It is important to understand the rules surrounding payments as HMRC have a strict set of guidelines which must be followed.
Donations to charities can take the form of either personal contributions or through your company, which can be beneficial in tax terms depending on how your finances are organised.
If you donate to charity through your personal income, you will be entitled to personal tax relief if you choose to donate using gift aid. This means that the charity will be able to reclaim tax at the basic rate from HMRC which means that your net contribution will become gross.
Example: For every £80 you donate, the charity receives an additional £20 from the government, totalling £100 overall.

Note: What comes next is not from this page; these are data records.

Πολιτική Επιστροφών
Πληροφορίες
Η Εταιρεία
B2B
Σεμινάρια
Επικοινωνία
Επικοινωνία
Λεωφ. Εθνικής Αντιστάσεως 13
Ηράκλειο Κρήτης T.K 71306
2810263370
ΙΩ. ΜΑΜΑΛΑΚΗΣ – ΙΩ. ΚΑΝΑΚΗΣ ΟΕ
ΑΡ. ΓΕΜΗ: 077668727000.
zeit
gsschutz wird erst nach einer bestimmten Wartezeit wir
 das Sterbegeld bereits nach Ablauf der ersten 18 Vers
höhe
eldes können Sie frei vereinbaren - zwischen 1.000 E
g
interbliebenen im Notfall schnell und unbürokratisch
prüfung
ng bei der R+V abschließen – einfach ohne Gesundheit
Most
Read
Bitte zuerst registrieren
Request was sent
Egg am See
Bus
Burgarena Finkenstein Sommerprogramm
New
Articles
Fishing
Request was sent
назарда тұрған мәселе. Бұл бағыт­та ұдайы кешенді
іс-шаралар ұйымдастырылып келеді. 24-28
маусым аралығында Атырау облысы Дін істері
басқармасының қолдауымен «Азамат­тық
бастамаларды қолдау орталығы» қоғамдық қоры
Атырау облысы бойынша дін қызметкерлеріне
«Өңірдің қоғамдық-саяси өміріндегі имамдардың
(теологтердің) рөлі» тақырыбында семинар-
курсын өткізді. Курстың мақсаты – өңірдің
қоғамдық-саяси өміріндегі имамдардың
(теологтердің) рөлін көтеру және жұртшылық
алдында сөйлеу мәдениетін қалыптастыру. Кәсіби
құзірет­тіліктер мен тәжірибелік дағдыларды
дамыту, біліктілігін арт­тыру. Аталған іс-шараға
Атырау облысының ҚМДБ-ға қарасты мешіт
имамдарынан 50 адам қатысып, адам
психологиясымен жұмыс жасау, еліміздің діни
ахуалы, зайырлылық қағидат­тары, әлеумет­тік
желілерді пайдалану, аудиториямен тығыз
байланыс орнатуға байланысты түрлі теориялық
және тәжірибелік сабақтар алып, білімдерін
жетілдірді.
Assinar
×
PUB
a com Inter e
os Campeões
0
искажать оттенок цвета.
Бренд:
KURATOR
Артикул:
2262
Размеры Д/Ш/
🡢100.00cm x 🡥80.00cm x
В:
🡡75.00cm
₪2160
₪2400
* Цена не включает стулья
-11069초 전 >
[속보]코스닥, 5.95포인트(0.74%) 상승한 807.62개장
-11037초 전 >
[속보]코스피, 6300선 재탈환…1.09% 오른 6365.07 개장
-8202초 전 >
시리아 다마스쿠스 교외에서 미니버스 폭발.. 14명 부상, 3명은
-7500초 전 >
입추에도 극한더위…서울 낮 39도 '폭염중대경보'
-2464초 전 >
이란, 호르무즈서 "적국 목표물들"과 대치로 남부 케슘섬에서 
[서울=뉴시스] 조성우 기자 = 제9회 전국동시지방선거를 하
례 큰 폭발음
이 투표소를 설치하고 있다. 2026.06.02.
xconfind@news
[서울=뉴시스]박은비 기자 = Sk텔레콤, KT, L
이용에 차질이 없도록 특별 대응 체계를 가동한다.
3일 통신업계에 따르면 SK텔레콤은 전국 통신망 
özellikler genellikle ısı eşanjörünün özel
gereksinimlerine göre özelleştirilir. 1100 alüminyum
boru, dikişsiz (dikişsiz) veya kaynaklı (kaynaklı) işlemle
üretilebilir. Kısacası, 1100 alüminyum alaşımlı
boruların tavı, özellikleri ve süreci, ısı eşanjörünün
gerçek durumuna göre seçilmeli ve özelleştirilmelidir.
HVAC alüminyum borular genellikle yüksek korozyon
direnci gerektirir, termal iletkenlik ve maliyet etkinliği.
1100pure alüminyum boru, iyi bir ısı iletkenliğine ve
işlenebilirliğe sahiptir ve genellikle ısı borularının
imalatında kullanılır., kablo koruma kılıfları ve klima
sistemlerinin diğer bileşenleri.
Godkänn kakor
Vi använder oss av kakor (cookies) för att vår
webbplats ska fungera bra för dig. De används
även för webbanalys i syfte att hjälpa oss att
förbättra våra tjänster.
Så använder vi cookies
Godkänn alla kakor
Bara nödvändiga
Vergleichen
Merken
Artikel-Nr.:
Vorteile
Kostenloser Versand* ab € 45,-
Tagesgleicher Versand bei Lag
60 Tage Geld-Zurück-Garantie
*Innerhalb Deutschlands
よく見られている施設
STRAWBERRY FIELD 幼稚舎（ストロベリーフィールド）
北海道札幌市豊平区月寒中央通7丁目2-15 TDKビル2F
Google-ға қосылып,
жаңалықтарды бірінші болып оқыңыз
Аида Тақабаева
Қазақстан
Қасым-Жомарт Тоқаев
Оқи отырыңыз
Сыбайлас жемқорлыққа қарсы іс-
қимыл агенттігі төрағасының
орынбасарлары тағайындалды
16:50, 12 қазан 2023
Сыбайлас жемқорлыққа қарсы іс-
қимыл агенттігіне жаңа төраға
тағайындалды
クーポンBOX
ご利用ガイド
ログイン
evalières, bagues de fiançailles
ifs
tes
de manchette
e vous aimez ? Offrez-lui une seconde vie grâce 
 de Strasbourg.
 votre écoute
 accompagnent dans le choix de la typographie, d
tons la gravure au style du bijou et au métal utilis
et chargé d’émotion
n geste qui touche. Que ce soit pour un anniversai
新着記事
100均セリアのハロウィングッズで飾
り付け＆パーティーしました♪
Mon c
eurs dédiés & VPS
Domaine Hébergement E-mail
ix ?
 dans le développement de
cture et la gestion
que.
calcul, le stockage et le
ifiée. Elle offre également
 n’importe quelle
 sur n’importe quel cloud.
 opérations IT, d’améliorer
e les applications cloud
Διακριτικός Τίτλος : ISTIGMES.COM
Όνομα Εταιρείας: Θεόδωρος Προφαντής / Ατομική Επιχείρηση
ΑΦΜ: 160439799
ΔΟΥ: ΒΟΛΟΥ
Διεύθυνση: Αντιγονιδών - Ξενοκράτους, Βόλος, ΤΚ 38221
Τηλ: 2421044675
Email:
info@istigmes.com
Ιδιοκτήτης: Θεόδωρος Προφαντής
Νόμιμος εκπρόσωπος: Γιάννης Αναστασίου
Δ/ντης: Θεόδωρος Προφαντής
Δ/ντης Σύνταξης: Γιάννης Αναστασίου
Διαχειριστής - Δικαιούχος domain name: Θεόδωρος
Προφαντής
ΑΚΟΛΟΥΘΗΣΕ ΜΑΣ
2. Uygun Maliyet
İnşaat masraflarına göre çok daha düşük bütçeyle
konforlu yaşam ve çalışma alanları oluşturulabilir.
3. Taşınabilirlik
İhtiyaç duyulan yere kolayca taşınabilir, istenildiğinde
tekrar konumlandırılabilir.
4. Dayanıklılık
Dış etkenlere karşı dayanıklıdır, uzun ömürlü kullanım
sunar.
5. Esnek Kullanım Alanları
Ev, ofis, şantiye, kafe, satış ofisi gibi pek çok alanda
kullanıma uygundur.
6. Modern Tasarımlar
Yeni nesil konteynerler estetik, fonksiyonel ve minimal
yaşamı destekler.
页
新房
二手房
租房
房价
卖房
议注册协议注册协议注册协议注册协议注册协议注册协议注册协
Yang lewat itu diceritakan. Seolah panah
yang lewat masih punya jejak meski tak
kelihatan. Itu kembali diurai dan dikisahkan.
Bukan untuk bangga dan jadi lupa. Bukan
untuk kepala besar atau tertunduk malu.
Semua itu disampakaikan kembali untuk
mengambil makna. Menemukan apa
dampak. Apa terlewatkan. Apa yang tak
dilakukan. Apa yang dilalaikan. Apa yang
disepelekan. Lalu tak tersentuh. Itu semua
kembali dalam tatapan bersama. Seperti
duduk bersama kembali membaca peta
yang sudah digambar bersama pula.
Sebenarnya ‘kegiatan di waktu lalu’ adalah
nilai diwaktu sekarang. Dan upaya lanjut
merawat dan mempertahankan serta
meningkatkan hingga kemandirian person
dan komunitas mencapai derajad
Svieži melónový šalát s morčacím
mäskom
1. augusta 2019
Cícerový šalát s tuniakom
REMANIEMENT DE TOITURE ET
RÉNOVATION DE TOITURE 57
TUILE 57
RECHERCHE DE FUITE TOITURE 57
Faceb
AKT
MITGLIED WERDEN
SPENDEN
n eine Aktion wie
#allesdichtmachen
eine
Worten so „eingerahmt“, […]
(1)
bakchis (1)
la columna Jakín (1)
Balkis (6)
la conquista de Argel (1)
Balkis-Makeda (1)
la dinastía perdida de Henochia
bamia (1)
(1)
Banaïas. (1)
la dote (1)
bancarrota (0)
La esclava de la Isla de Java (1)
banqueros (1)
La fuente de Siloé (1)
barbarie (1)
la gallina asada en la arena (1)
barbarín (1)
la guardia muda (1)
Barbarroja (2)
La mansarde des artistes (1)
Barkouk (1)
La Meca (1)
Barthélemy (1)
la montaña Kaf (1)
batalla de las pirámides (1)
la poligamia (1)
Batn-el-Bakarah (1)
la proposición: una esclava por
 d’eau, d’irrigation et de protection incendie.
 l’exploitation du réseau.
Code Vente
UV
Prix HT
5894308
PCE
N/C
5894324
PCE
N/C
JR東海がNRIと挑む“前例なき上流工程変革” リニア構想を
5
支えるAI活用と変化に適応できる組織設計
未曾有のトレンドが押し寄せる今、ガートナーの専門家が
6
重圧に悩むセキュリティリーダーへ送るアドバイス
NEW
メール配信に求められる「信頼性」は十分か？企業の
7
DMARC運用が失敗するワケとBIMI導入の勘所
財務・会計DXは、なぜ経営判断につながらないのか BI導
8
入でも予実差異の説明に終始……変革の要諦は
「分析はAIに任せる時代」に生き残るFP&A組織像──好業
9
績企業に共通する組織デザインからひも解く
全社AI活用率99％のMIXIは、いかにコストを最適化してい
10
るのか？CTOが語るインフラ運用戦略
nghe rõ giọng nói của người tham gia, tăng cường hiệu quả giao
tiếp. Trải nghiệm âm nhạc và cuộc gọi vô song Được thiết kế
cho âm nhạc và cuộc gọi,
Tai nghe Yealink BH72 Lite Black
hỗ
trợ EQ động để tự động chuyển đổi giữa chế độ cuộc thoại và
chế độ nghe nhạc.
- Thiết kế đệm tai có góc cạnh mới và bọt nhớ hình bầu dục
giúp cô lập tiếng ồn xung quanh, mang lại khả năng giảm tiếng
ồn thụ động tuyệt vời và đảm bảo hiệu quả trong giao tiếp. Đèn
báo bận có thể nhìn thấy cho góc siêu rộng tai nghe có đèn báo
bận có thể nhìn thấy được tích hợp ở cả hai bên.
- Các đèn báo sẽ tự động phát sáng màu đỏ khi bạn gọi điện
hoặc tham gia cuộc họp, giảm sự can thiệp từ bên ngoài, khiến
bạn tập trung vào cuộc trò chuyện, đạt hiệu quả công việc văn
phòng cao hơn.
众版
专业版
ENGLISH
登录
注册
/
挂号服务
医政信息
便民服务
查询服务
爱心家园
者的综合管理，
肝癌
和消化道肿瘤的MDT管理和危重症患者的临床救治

When you donate using the gift aid rules, HMRC rules dictate that you must certify that you have paid enough tax to cover the sum that the charity will reclaim from HMRC. If you have not paid enough tax, you will not be able to use gift aid for your donation.
If a contractor’s limited company makes a charitable donation from the business funds, these donations will be allowable expenses provided that they were made wholly and exclusively for the purpose of trade. The charity must be made aware that the company is making the donation and the funds should be paid directly from the business bank account.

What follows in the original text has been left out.